SUPPLIED RECORDS -
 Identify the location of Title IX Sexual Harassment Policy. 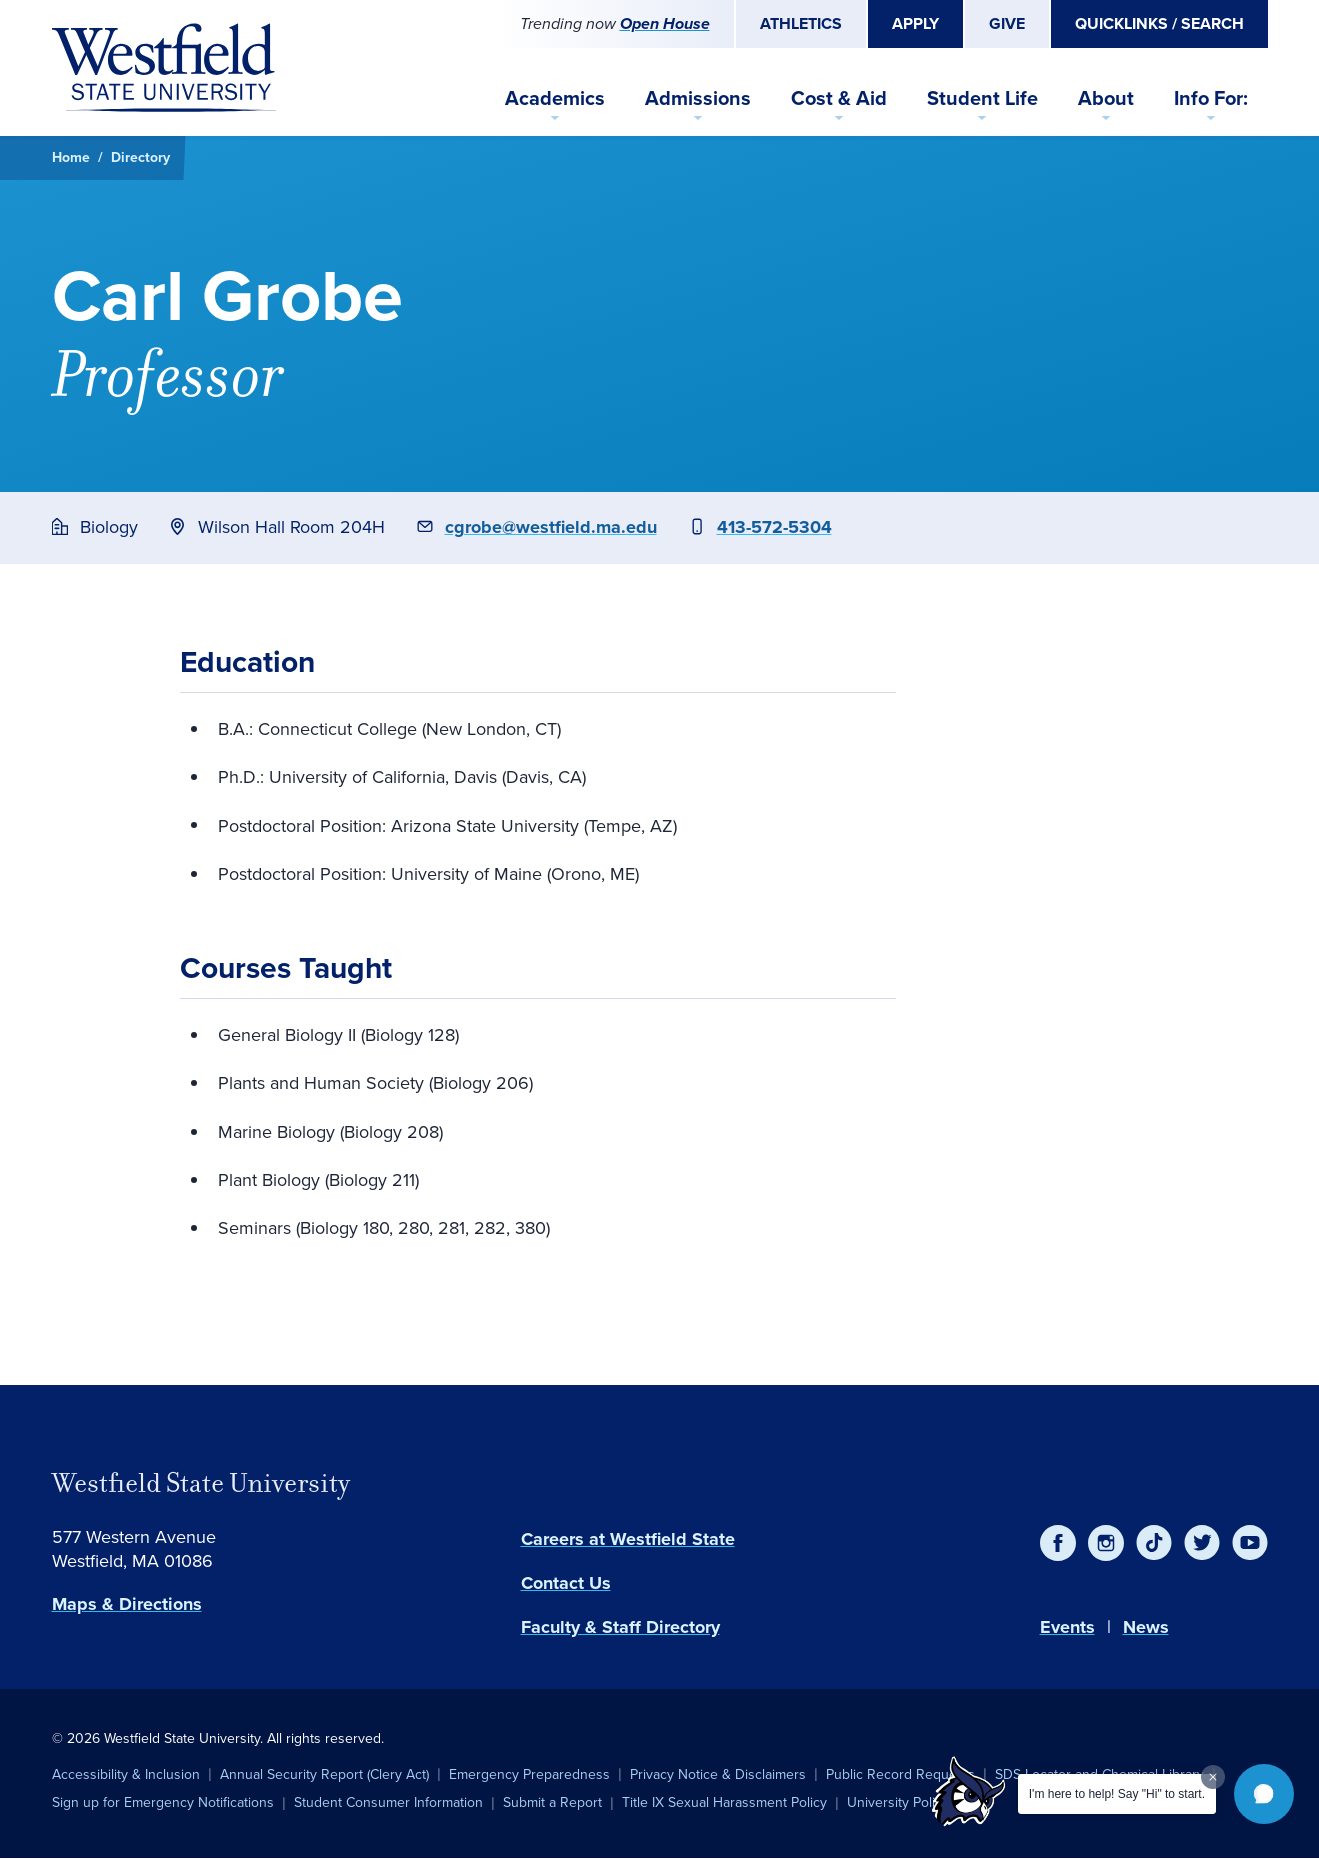
(724, 1802).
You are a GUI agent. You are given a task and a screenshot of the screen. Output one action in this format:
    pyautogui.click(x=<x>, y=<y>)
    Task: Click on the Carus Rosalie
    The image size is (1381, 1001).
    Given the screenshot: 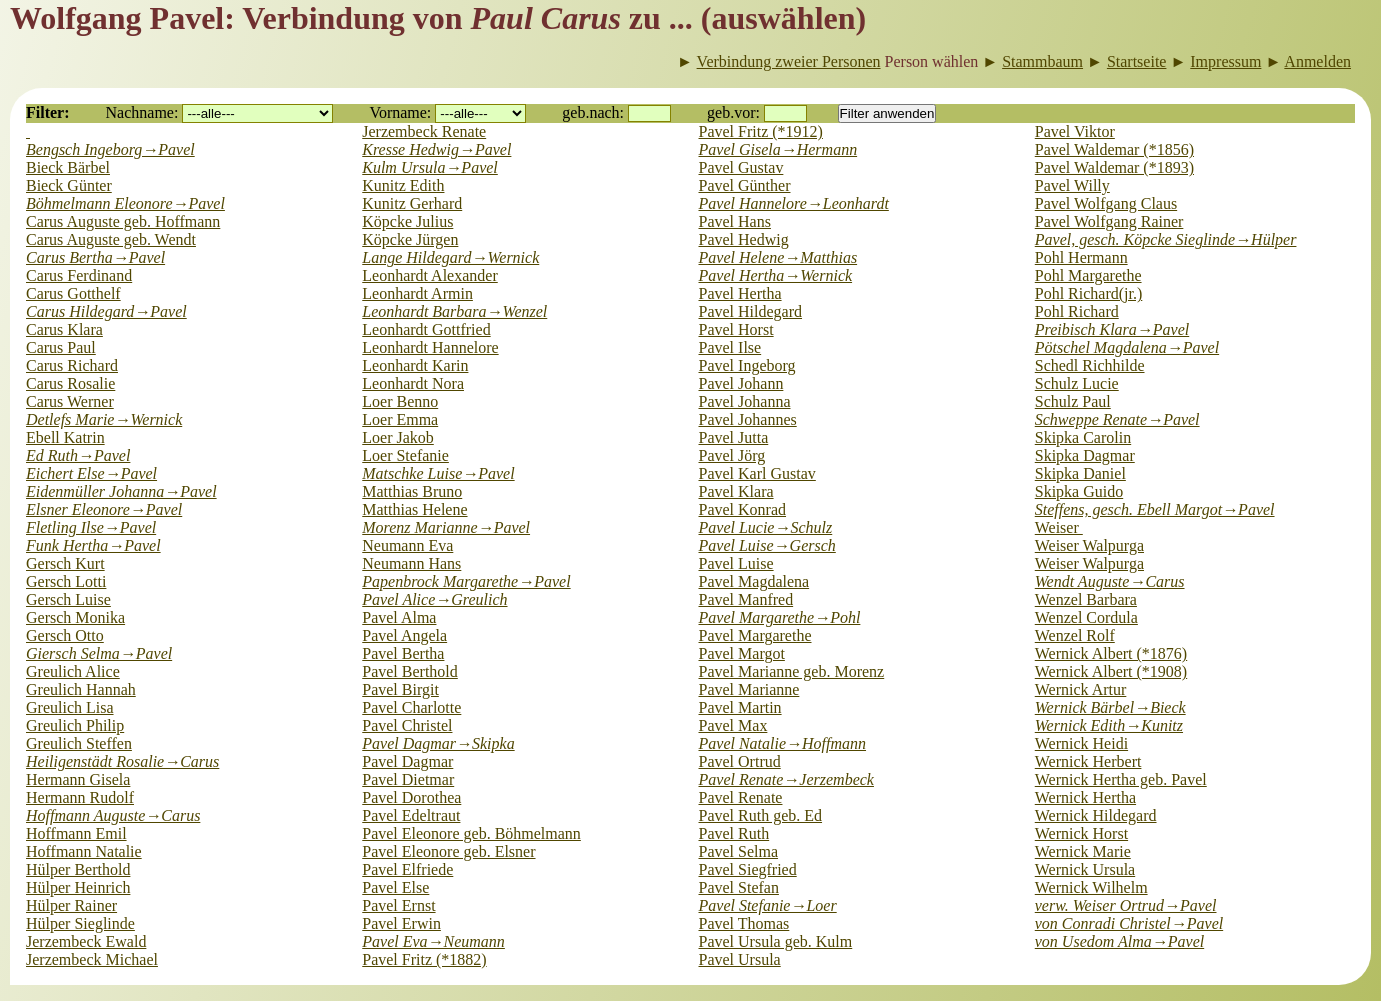 What is the action you would take?
    pyautogui.click(x=70, y=383)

ABOUT THIS EXERCISE - Pictures should not appear; only the lines from the start of the listing above to the line containing "The image size is (1381, 1001).", both ends included, are to be repeated exactly.

WRITTEN SOLUTION -
 Identify the location of Title IX Sexual Harassment Policy. 
(724, 1802).
You are a GUI agent. You are given a task and a screenshot of the screen. Output one action in this format:
    pyautogui.click(x=<x>, y=<y>)
    Task: Click on the Carus Rosalie
    The image size is (1381, 1001).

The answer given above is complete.